4. Tackle the small balances challenge
One of Gluckman’s strongest warnings was around the growing number of very small balances that are emerging under the new two-pot retirement system. “We are already seeing thousands of members leaving employers, cashing out their savings, but leaving small compulsory preserved balances behind. Today, we have 23,000 members in the Sanlam Umbrella Fund with only a retirement pot balance, averaging about R6,000 each. Many of those members will move to other funds through their working lives, leaving behind a trail of small balances.”
Gluckman said this could become a “potential scandal” for the industry. “In a few years, we could be sitting with hundreds of thousands – even millions – of ghost accounts with very small amounts that members no longer track. This is exactly how the unclaimed benefits crisis emerged, and we cannot afford a repeat. He warned that it’s in no one’s interests that small balances be eroded be fees.”
One possible solution is an industry-wide consolidation framework. “Every one to two years, commercial funds could share data, and balances below a set threshold – say R10 000 or R20 000 – could be mandatorily transferred into the member’s active fund account or largest account.
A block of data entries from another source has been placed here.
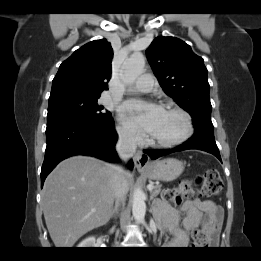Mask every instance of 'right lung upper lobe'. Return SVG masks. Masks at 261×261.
Returning <instances> with one entry per match:
<instances>
[{"label": "right lung upper lobe", "instance_id": "cb5924a9", "mask_svg": "<svg viewBox=\"0 0 261 261\" xmlns=\"http://www.w3.org/2000/svg\"><path fill=\"white\" fill-rule=\"evenodd\" d=\"M112 57L113 50L106 39L83 45L60 65L53 79L51 95L77 92L100 96L108 89Z\"/></svg>", "mask_w": 261, "mask_h": 261}]
</instances>
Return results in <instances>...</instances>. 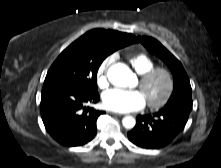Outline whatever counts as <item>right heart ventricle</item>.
<instances>
[{
  "label": "right heart ventricle",
  "instance_id": "obj_1",
  "mask_svg": "<svg viewBox=\"0 0 221 168\" xmlns=\"http://www.w3.org/2000/svg\"><path fill=\"white\" fill-rule=\"evenodd\" d=\"M129 62L139 75L156 67V62L145 53L130 56Z\"/></svg>",
  "mask_w": 221,
  "mask_h": 168
}]
</instances>
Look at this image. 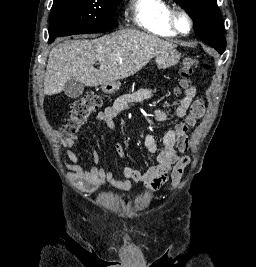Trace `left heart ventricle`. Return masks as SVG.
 <instances>
[{
    "instance_id": "obj_1",
    "label": "left heart ventricle",
    "mask_w": 256,
    "mask_h": 267,
    "mask_svg": "<svg viewBox=\"0 0 256 267\" xmlns=\"http://www.w3.org/2000/svg\"><path fill=\"white\" fill-rule=\"evenodd\" d=\"M178 23L179 26L182 30H186L187 29V22L186 19L182 16V15H178Z\"/></svg>"
}]
</instances>
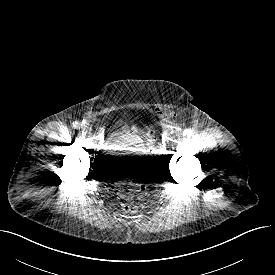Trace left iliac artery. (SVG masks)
Returning a JSON list of instances; mask_svg holds the SVG:
<instances>
[{
	"label": "left iliac artery",
	"mask_w": 275,
	"mask_h": 275,
	"mask_svg": "<svg viewBox=\"0 0 275 275\" xmlns=\"http://www.w3.org/2000/svg\"><path fill=\"white\" fill-rule=\"evenodd\" d=\"M194 133H193V131L191 130V129H186L185 131H184V135L185 136H191V135H193Z\"/></svg>",
	"instance_id": "1"
}]
</instances>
If we wait for members to take action, we will wait forever. The responsibility lies with the industry and regulators to pre-empt this challenge before it becomes another reputational disaster.”
5. Use contingency reserves wisely
The Sanlam Umbrella Fund currently holds over R60 million in its central contingency reserves (approximately 0.05% of member shares) – a level that has built up through prudence during Covid-19, efficiency in operations, ever increasing economies of scale, and higher interest rates on balances. Gluckman reflected that this is a “good problem to have” but one that demands careful governance.
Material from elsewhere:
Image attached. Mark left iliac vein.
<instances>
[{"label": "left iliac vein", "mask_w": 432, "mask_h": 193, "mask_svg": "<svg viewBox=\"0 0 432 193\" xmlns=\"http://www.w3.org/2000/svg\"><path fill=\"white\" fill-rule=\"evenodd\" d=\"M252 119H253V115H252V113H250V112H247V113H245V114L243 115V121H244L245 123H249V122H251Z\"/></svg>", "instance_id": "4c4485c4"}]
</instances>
“These reserves have already been used to pay regulatory levies, fund financial counselling and expand communication initiatives, which directly improve member value. The question for the next board budgeting cycle is whether to continue retaining reserves for prudency, or using reserves for systemic benefits, or whether to resume distributions back to members, or some combination thereof. All these approaches have merit – and must be guided by members’ long-term best interests. Gluckman expressed his confidence that the new Board so ably chaired by Jolly Mokorosi would “do the right thing”.”
Gluckman said that funds across the industry should adopt similar discipline. “During Covid-19, reserves were our safety net. Today, they are a tool for innovation and protection against shocks. But they must never be allowed to bloat unchecked. Trustees must ensure transparency, fairness and purposeful use of these resources.”
Gluckman concluded by urging collaboration across the industry: “South Africa’s retirement system is entering a period of profound change. If we don’t innovate, simplify and collaborate, members will pay the price – in poor outcomes, small balances and unnecessary costs. My hope is that industry leaders, regulators and policymakers seize this opportunity to act boldly. We owe it to members to think out of the box, to be courageous, and above all, to deliver real value for their hard-earned savings.”